Google? The company that is pretty much building a fiber optic network out of pocket in Kansas City with an almost guarantee to not make money off of it? The company that is constantly upgrading and providing new (Drive) free services? I think you are confusing Google with Apple (they actually have more money than they know what to do with).

Your speculations are uninformed and baseless, devoid of any sort of reasoning or backing except for perhaps your ‘gut feeling’.

Feel free to update your speculations with *any* supporting material.
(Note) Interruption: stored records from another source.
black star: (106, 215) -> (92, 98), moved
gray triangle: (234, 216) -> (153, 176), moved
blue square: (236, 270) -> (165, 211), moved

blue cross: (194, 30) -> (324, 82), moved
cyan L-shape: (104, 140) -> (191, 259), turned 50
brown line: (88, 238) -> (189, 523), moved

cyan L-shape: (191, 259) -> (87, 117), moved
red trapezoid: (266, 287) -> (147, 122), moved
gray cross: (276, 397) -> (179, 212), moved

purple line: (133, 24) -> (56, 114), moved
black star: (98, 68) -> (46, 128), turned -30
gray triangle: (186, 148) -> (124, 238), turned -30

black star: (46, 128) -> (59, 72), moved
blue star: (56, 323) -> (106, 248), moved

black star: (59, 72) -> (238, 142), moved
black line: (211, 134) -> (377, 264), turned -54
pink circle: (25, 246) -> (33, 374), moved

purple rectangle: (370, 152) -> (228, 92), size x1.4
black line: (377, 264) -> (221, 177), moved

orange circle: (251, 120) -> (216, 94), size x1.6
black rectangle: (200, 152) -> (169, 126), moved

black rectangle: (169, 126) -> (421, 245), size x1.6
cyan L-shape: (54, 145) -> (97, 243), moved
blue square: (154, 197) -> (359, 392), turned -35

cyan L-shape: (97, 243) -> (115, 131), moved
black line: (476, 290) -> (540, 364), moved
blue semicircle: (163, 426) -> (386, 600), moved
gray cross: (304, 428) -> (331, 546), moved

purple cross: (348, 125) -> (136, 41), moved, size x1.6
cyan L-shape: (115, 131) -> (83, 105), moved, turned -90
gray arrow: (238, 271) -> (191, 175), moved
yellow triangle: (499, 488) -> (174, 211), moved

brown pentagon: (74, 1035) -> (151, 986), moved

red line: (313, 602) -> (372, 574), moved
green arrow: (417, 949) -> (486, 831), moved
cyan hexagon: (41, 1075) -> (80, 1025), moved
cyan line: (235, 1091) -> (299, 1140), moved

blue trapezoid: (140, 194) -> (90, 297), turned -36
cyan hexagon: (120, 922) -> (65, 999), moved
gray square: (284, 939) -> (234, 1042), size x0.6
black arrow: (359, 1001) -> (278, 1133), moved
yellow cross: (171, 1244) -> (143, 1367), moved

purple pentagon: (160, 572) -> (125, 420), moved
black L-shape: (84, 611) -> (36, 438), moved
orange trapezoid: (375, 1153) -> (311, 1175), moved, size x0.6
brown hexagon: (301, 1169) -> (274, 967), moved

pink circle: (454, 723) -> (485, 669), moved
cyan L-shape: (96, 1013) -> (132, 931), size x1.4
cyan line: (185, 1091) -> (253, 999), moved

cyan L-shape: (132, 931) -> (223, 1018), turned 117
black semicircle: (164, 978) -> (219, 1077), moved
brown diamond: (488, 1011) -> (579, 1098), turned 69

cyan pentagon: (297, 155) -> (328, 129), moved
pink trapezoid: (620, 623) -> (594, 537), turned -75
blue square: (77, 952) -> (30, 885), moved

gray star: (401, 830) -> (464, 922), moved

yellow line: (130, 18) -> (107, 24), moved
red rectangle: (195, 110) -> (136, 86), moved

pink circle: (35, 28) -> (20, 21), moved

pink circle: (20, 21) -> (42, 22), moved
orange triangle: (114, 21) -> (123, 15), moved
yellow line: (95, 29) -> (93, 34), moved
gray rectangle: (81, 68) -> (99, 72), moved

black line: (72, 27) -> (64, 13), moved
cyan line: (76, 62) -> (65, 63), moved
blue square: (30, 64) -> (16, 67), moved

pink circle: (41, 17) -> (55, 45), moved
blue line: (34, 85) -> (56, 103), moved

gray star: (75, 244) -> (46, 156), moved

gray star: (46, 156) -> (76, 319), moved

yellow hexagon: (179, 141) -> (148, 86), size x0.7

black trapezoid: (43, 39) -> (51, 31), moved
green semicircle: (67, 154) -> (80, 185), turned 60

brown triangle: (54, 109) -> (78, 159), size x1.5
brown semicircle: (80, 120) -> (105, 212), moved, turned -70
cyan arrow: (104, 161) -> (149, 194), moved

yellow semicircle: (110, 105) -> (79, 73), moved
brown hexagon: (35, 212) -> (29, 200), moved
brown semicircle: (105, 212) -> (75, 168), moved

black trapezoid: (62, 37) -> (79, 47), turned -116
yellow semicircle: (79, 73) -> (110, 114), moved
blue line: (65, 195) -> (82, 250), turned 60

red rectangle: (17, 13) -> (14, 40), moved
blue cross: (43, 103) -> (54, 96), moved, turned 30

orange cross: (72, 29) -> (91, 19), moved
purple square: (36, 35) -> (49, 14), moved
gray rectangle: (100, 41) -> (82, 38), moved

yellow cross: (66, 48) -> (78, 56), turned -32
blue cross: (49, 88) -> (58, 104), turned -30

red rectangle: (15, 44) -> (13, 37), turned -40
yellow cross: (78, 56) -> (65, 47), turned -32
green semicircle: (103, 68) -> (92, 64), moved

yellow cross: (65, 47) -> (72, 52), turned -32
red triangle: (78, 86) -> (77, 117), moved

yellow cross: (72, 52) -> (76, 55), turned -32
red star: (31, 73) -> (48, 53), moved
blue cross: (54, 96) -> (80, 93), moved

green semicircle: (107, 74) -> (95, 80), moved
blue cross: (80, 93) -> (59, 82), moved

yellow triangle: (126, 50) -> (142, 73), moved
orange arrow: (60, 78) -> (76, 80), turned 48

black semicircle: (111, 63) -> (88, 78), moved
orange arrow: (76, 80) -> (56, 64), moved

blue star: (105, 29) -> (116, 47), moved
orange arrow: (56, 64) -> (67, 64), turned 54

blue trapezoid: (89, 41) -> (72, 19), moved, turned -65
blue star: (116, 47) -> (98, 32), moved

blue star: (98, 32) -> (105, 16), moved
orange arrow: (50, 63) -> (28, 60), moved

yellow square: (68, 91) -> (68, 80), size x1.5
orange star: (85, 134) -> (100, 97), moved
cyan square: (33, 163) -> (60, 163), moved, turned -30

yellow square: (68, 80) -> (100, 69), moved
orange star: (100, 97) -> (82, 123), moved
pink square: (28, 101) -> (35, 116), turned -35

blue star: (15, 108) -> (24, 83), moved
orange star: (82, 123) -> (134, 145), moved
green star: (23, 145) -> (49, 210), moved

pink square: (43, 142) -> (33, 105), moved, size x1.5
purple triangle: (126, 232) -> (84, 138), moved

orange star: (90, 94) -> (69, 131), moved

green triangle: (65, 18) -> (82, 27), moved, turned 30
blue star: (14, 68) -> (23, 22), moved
That Anonymous Coward (profile) says:

Re: Re:

OMG your so right…
Once upon a time we had to pay ice men to cut and bring us chunks of ice, now we have boxes in our homes that keep food cold and don’t need ice!
We should TOTALLY ban freezers and put those ice men back to work.

Society moves forward, unless your a member of either **AA.
Infringement is not a problem law can fix, it is a sign that they are not meeting the market demands. They can bitch and whine how they want control, but the point is there is a HUGE worldwide market with money and they often refuse to provide the material. Or they raise prices to levels that make no sense, and then are surprised people look for other ways to get it.

They are terrified of the “death” of the little plastic disc, despite how much money digital distribution will save them. They spend more time and money worried about how it COULD be infringed and the trillions of dollars they think they will loose, and screw themselves out of a market hungry for their content and ready to pay.

BTW bonus points trying to blame it all on Google, what was the last great thing brought to us by the **AA’s? Oh yeah… SOPA.

Game, Set, Match.

wallow-T says:

Re: Re:

For most Americans, high-speed access to the home is a duopoly. You can pick the cable TV company, or you can pick the old-fashioned phone company. Since the last-mile ISPs are no longer required to make their facilities available to competitors, no competition is possible. The investment in last-mile wiring is too great.

So, most Americans will not have the option of switching to an ISP which is not participating in the CCI program.